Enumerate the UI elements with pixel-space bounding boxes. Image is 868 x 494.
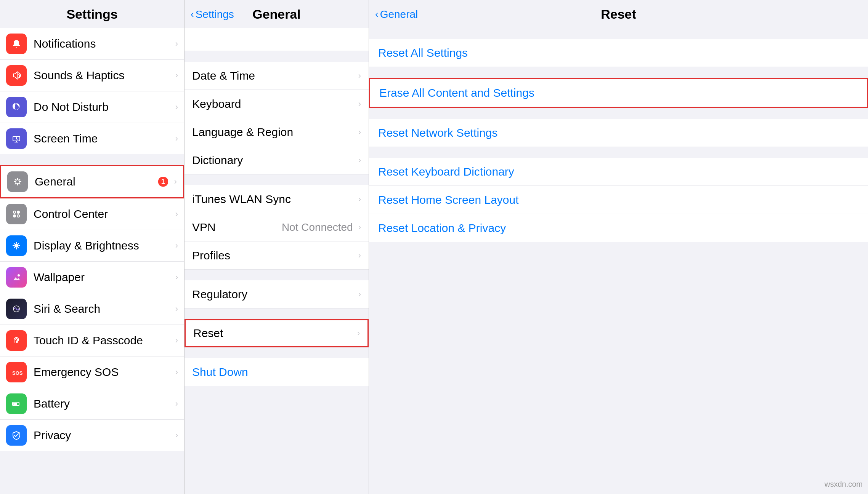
settings-item-privacy[interactable]: Privacy › (0, 420, 184, 451)
general-title: General (252, 7, 301, 22)
watermark: wsxdn.com (825, 480, 863, 489)
settings-item-siri[interactable]: Siri & Search › (0, 293, 184, 325)
general-item-vpn[interactable]: VPN Not Connected › (185, 213, 369, 241)
reset-item-all-settings[interactable]: Reset All Settings (369, 39, 868, 67)
privacy-icon (6, 425, 27, 446)
general-back-label: Settings (196, 8, 234, 21)
reset-divider-3 (369, 147, 868, 158)
general-divider-2 (185, 270, 369, 280)
reset-divider-2 (369, 108, 868, 119)
settings-item-sounds[interactable]: Sounds & Haptics › (0, 60, 184, 91)
reset-homescreen-label: Reset Home Screen Layout (378, 193, 519, 206)
datetime-label: Date & Time (192, 69, 356, 82)
notifications-chevron: › (175, 39, 178, 49)
ituneswlan-chevron: › (358, 194, 361, 204)
touchid-label: Touch ID & Passcode (34, 334, 173, 347)
svg-rect-16 (10, 334, 22, 347)
battery-chevron: › (175, 399, 178, 409)
svg-text:SOS: SOS (12, 370, 22, 376)
reset-divider-4 (369, 242, 868, 253)
keyboard-chevron: › (358, 99, 361, 109)
reset-item-network[interactable]: Reset Network Settings (369, 119, 868, 147)
settings-item-controlcenter[interactable]: Control Center › (0, 198, 184, 230)
language-chevron: › (358, 127, 361, 137)
general-item-shutdown[interactable]: Shut Down (185, 358, 369, 386)
reset-divider-1 (369, 67, 868, 78)
controlcenter-label: Control Center (34, 208, 173, 221)
general-partial-top (185, 28, 369, 51)
wallpaper-chevron: › (175, 272, 178, 282)
reset-location-label: Reset Location & Privacy (378, 222, 506, 235)
svg-point-10 (13, 215, 16, 217)
sounds-chevron: › (175, 70, 178, 80)
svg-rect-21 (13, 403, 17, 405)
svg-point-9 (17, 211, 19, 213)
settings-item-displaybrightness[interactable]: Display & Brightness › (0, 230, 184, 262)
siri-icon (6, 299, 27, 319)
general-item-language[interactable]: Language & Region › (185, 118, 369, 146)
general-item-profiles[interactable]: Profiles › (185, 241, 369, 270)
reset-list: Reset All Settings Erase All Content and… (369, 28, 868, 494)
settings-item-donotdisturb[interactable]: Do Not Disturb › (0, 91, 184, 123)
reset-section-1: Reset All Settings (369, 39, 868, 67)
reset-back-label: General (380, 8, 418, 21)
settings-item-screentime[interactable]: Screen Time › (0, 123, 184, 154)
settings-section-1: Notifications › Sounds & Haptics › Do No… (0, 28, 184, 154)
privacy-label: Privacy (34, 429, 173, 442)
erase-all-label: Erase All Content and Settings (379, 86, 534, 99)
reset-section-2: Reset Network Settings (369, 119, 868, 147)
screentime-icon (6, 128, 27, 149)
general-item-datetime[interactable]: Date & Time › (185, 62, 369, 90)
divider-1 (0, 154, 184, 165)
settings-item-notifications[interactable]: Notifications › (0, 28, 184, 60)
emergencysos-chevron: › (175, 367, 178, 377)
settings-header: Settings (0, 0, 184, 28)
ituneswlan-label: iTunes WLAN Sync (192, 193, 356, 206)
svg-rect-7 (10, 208, 22, 220)
general-item-keyboard[interactable]: Keyboard › (185, 90, 369, 118)
vpn-chevron: › (358, 222, 361, 232)
screentime-chevron: › (175, 134, 178, 144)
general-item-ituneswlan[interactable]: iTunes WLAN Sync › (185, 185, 369, 213)
sounds-icon (6, 65, 27, 86)
reset-section-erase: Erase All Content and Settings (369, 78, 868, 108)
general-item-dictionary[interactable]: Dictionary › (185, 146, 369, 174)
reset-item-erase-all[interactable]: Erase All Content and Settings (370, 79, 867, 107)
vpn-label: VPN (192, 221, 282, 234)
general-list: Date & Time › Keyboard › Language & Regi… (185, 28, 369, 494)
general-item-regulatory[interactable]: Regulatory › (185, 280, 369, 309)
general-item-reset[interactable]: Reset › (185, 319, 369, 347)
profiles-chevron: › (358, 251, 361, 261)
battery-label: Battery (34, 397, 173, 410)
general-icon (7, 171, 28, 192)
wallpaper-icon (6, 267, 27, 288)
emergencysos-label: Emergency SOS (34, 366, 173, 379)
settings-item-wallpaper[interactable]: Wallpaper › (0, 262, 184, 293)
regulatory-label: Regulatory (192, 288, 356, 301)
reset-all-settings-label: Reset All Settings (378, 46, 468, 59)
general-divider-4 (185, 347, 369, 358)
siri-label: Siri & Search (34, 302, 173, 315)
displaybrightness-label: Display & Brightness (34, 239, 173, 252)
reset-item-location[interactable]: Reset Location & Privacy (369, 214, 868, 242)
settings-section-2: General 1 › Control Center › Display & B… (0, 165, 184, 451)
controlcenter-chevron: › (175, 209, 178, 219)
settings-item-emergencysos[interactable]: SOS Emergency SOS › (0, 357, 184, 388)
language-label: Language & Region (192, 126, 356, 139)
svg-rect-5 (11, 176, 24, 188)
reset-item-keyboard[interactable]: Reset Keyboard Dictionary (369, 158, 868, 186)
general-divider-0 (185, 51, 369, 62)
displaybrightness-icon (6, 235, 27, 256)
reset-item-homescreen[interactable]: Reset Home Screen Layout (369, 186, 868, 214)
back-chevron-icon: ‹ (191, 8, 194, 20)
datetime-chevron: › (358, 71, 361, 81)
svg-point-14 (18, 274, 20, 277)
reset-back-button[interactable]: ‹ General (375, 8, 418, 21)
general-back-button[interactable]: ‹ Settings (191, 8, 234, 21)
settings-item-battery[interactable]: Battery › (0, 388, 184, 420)
dictionary-label: Dictionary (192, 154, 356, 167)
settings-item-touchid[interactable]: Touch ID & Passcode › (0, 325, 184, 357)
settings-item-general[interactable]: General 1 › (0, 165, 184, 198)
reset-section-3: Reset Keyboard Dictionary Reset Home Scr… (369, 158, 868, 242)
general-section-reset: Reset › (185, 319, 369, 347)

---

» What you will do
Without the pictures, reproduce the entries exactly.

» Solution to this exercise
Enumerate the UI elements with pixel-space bounding boxes. Image is 868 x 494.
settings-item-privacy[interactable]: Privacy › (0, 420, 184, 451)
general-title: General (252, 7, 301, 22)
watermark: wsxdn.com (825, 480, 863, 489)
settings-item-siri[interactable]: Siri & Search › (0, 293, 184, 325)
general-item-vpn[interactable]: VPN Not Connected › (185, 213, 369, 241)
reset-item-all-settings[interactable]: Reset All Settings (369, 39, 868, 67)
privacy-icon (6, 425, 27, 446)
general-back-label: Settings (196, 8, 234, 21)
reset-divider-3 (369, 147, 868, 158)
general-divider-2 (185, 270, 369, 280)
reset-divider-2 (369, 108, 868, 119)
settings-item-sounds[interactable]: Sounds & Haptics › (0, 60, 184, 91)
reset-homescreen-label: Reset Home Screen Layout (378, 193, 519, 206)
datetime-label: Date & Time (192, 69, 356, 82)
notifications-chevron: › (175, 39, 178, 49)
ituneswlan-chevron: › (358, 194, 361, 204)
touchid-label: Touch ID & Passcode (34, 334, 173, 347)
svg-rect-16 (10, 334, 22, 347)
battery-chevron: › (175, 399, 178, 409)
svg-text:SOS: SOS (12, 370, 22, 376)
reset-divider-4 (369, 242, 868, 253)
keyboard-chevron: › (358, 99, 361, 109)
reset-item-network[interactable]: Reset Network Settings (369, 119, 868, 147)
settings-item-controlcenter[interactable]: Control Center › (0, 198, 184, 230)
language-chevron: › (358, 127, 361, 137)
general-item-shutdown[interactable]: Shut Down (185, 358, 369, 386)
reset-divider-1 (369, 67, 868, 78)
controlcenter-label: Control Center (34, 208, 173, 221)
general-partial-top (185, 28, 369, 51)
wallpaper-chevron: › (175, 272, 178, 282)
reset-location-label: Reset Location & Privacy (378, 222, 506, 235)
svg-point-10 (13, 215, 16, 217)
sounds-chevron: › (175, 70, 178, 80)
svg-rect-21 (13, 403, 17, 405)
svg-point-9 (17, 211, 19, 213)
settings-item-displaybrightness[interactable]: Display & Brightness › (0, 230, 184, 262)
siri-icon (6, 299, 27, 319)
general-item-language[interactable]: Language & Region › (185, 118, 369, 146)
general-item-profiles[interactable]: Profiles › (185, 241, 369, 270)
reset-list: Reset All Settings Erase All Content and… (369, 28, 868, 494)
settings-item-donotdisturb[interactable]: Do Not Disturb › (0, 91, 184, 123)
reset-section-1: Reset All Settings (369, 39, 868, 67)
reset-back-label: General (380, 8, 418, 21)
settings-item-screentime[interactable]: Screen Time › (0, 123, 184, 154)
settings-section-1: Notifications › Sounds & Haptics › Do No… (0, 28, 184, 154)
privacy-label: Privacy (34, 429, 173, 442)
erase-all-label: Erase All Content and Settings (379, 86, 534, 99)
reset-section-2: Reset Network Settings (369, 119, 868, 147)
screentime-icon (6, 128, 27, 149)
general-item-datetime[interactable]: Date & Time › (185, 62, 369, 90)
divider-1 (0, 154, 184, 165)
settings-item-notifications[interactable]: Notifications › (0, 28, 184, 60)
emergencysos-chevron: › (175, 367, 178, 377)
settings-header: Settings (0, 0, 184, 28)
ituneswlan-label: iTunes WLAN Sync (192, 193, 356, 206)
svg-rect-7 (10, 208, 22, 220)
general-item-keyboard[interactable]: Keyboard › (185, 90, 369, 118)
vpn-chevron: › (358, 222, 361, 232)
screentime-chevron: › (175, 134, 178, 144)
general-item-ituneswlan[interactable]: iTunes WLAN Sync › (185, 185, 369, 213)
sounds-icon (6, 65, 27, 86)
reset-section-erase: Erase All Content and Settings (369, 78, 868, 108)
general-item-dictionary[interactable]: Dictionary › (185, 146, 369, 174)
reset-item-erase-all[interactable]: Erase All Content and Settings (370, 79, 867, 107)
vpn-label: VPN (192, 221, 282, 234)
general-list: Date & Time › Keyboard › Language & Regi… (185, 28, 369, 494)
general-item-regulatory[interactable]: Regulatory › (185, 280, 369, 309)
general-item-reset[interactable]: Reset › (185, 319, 369, 347)
profiles-chevron: › (358, 251, 361, 261)
battery-label: Battery (34, 397, 173, 410)
general-icon (7, 171, 28, 192)
wallpaper-icon (6, 267, 27, 288)
emergencysos-label: Emergency SOS (34, 366, 173, 379)
settings-item-wallpaper[interactable]: Wallpaper › (0, 262, 184, 293)
regulatory-label: Regulatory (192, 288, 356, 301)
reset-all-settings-label: Reset All Settings (378, 46, 468, 59)
general-divider-4 (185, 347, 369, 358)
siri-label: Siri & Search (34, 302, 173, 315)
displaybrightness-label: Display & Brightness (34, 239, 173, 252)
reset-item-location[interactable]: Reset Location & Privacy (369, 214, 868, 242)
settings-section-2: General 1 › Control Center › Display & B… (0, 165, 184, 451)
controlcenter-chevron: › (175, 209, 178, 219)
settings-item-emergencysos[interactable]: SOS Emergency SOS › (0, 357, 184, 388)
language-label: Language & Region (192, 126, 356, 139)
svg-rect-5 (11, 176, 24, 188)
reset-item-keyboard[interactable]: Reset Keyboard Dictionary (369, 158, 868, 186)
general-divider-0 (185, 51, 369, 62)
displaybrightness-icon (6, 235, 27, 256)
reset-item-homescreen[interactable]: Reset Home Screen Layout (369, 186, 868, 214)
back-chevron-icon: ‹ (191, 8, 194, 20)
datetime-chevron: › (358, 71, 361, 81)
svg-point-14 (18, 274, 20, 277)
reset-back-button[interactable]: ‹ General (375, 8, 418, 21)
general-back-button[interactable]: ‹ Settings (191, 8, 234, 21)
settings-item-battery[interactable]: Battery › (0, 388, 184, 420)
dictionary-label: Dictionary (192, 154, 356, 167)
settings-item-touchid[interactable]: Touch ID & Passcode › (0, 325, 184, 357)
settings-item-general[interactable]: General 1 › (0, 165, 184, 198)
reset-section-3: Reset Keyboard Dictionary Reset Home Scr… (369, 158, 868, 242)
general-section-reset: Reset › (185, 319, 369, 347)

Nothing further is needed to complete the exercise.